Mais voilà, qu’au détour d’une phrase, d’un coup de théâtre à bas bruit, d’un renversement inattendu qu’on ne révélera pas, le récit de Camille se reconfigure, prend un sens nouveau, s’obscurcit et s’éclaire à la fois. »

[Corinne Denailles, Webthea, 1er octobre 2023]


« Cette pièce labyrinthique pose la question du manque et du deuil. Remarquable et inquiétant. (…)

La mise en scène de Sandrine Nicolas est d’une âpre beauté. Elle avance à pas feutrés. Il y aurait de l’art de la fugue ici. Tout en contrepoint. (…).

Le temps d’avant se noue au temps présent et au temps futur. »

[Anthony Palou, Le Figaro, 2 octobre 2023]


« Magnifiée par la metteuse en scène, ce très beau texte sur le deuil pénètre nos âmes. »

[David Rofé-Sarfati, cult.news, 4 octobre 2023]

Le texte à l’étranger

Traduction en grec par Dimitra Kondylaki dans le cadre de l’Atelier de Traduction Théâtrale de l’Institut Français d’Athènes et lecture dirigée par Esther Andre Gonzales, le 7 avril 2009.


Traduction en coréen par Hyegyong Im à la demande du Théâtre Francophonies de Séoul en 2024.

Création dans une mise en scène de Catherine Rapin, Séoul, Corée, du 10 au 19 mai 2024.

Publication aux éditions CommunicationBooks Inc. en mai 2024.

Vie du texte

Lecture au Studio-Théâtre de la Comédie Française dirigée par Eric Génovèse, le 12 mars 2004.


Lecture au Théâtre des Deux rives de Chareton-le-Pont (94) par la compagnie du Théorème de Planck, le 15 janvier 2007.

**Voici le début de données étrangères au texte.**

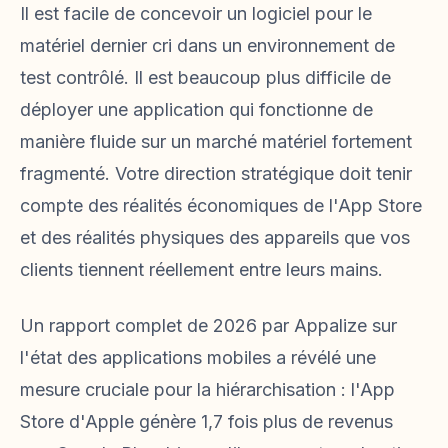
Il est facile de concevoir un logiciel pour le
matériel dernier cri dans un environnement de
test contrôlé. Il est beaucoup plus difficile de
déployer une application qui fonctionne de
manière fluide sur un marché matériel fortement
fragmenté. Votre direction stratégique doit tenir
compte des réalités économiques de l'App Store
et des réalités physiques des appareils que vos
clients tiennent réellement entre leurs mains.
Un rapport complet de 2026 par Appalize sur
l'état des applications mobiles a révélé une
mesure cruciale pour la hiérarchisation : l'App
Store d'Apple génère 1,7 fois plus de revenus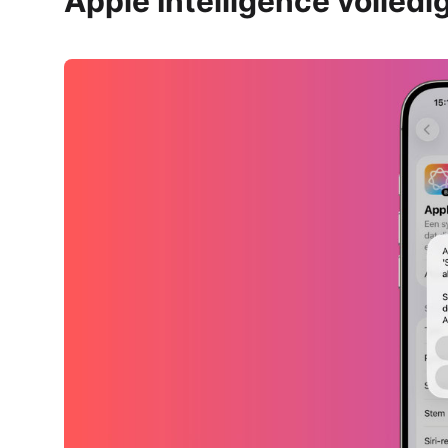
Apple Intelligence volledi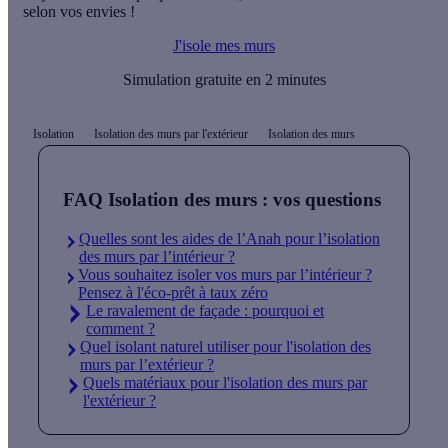
selon vos envies !
J'isole mes murs
Simulation gratuite en 2 minutes
Isolation
Isolation des murs par l'extérieur
Isolation des murs
FAQ Isolation des murs : vos questions
Quelles sont les aides de l’Anah pour l’isolation
des murs par l’intérieur ?
Vous souhaitez isoler vos murs par l’intérieur ?
Pensez à l'éco-prêt à taux zéro
Le ravalement de façade : pourquoi et
comment ?
Quel isolant naturel utiliser pour l'isolation des
murs par l’extérieur ?
Quels matériaux pour l'isolation des murs par
l'extérieur ?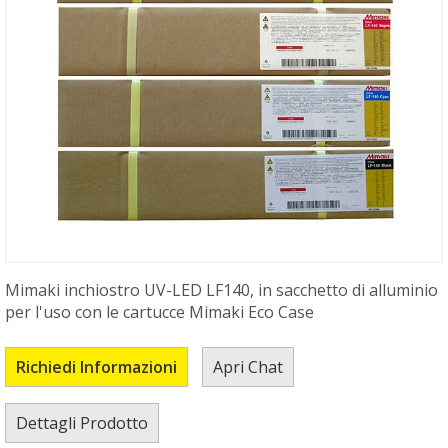
Mimaki inchiostro UV-LED LF140, in sacchetto di alluminio
per l'uso con le cartucce Mimaki Eco Case
Richiedi Informazioni
Apri Chat
Dettagli Prodotto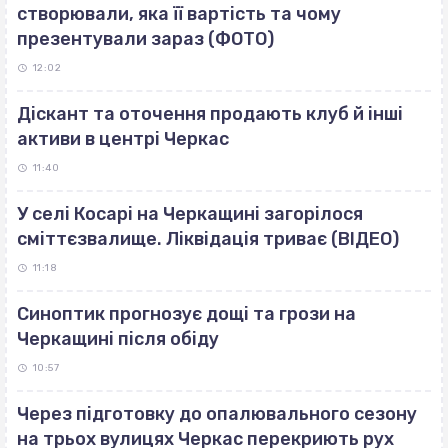
створювали, яка її вартість та чому
презентували зараз (ФОТО)
12:02
Діскант та оточення продають клуб й інші
активи в центрі Черкас
11:40
У селі Косарі на Черкащині загорілося
сміттєзвалище. Ліквідація триває (ВІДЕО)
11:18
Синоптик прогнозує дощі та грози на
Черкащині після обіду
10:57
Через підготовку до опалювального сезону
на трьох вулицях Черкас перекриють рух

Lecture par le Théâtre de la Chélidoine à Saint-Angel (19), le 19 janvier 2007.


Mise en lecture sur France Culture, Atelier Fiction, dans une réalisation de Marguerite Gateau avec Cécile Gérard, Matthieu Létuvé, India Hair, Camille Garcia, Sylvie Amato, Adrien Solis, Elodie Huber, le 8 mai 2013.


Création dans une mise en scène de Sandrine Nicolas, compagnie Échos Tangibles, avec Françoise Gillard, Pierre Louis-Calixte, Adrien Simion, Léa Lopez, au Studio Théâtre de la Comédie-Française du 21 septembre au 29 octobre 2023.

Les Obsédés textuels

Une émission sur le théâtre proposée par Fabien Arca, Marjolaine Baronie, Emmanuelle Soler et Simon Backès, diffusée sur radio Campus 93.9FM consacrée à Claudine Galea et son texte Je reviens de loin, enregistrée le 1er avril 2024.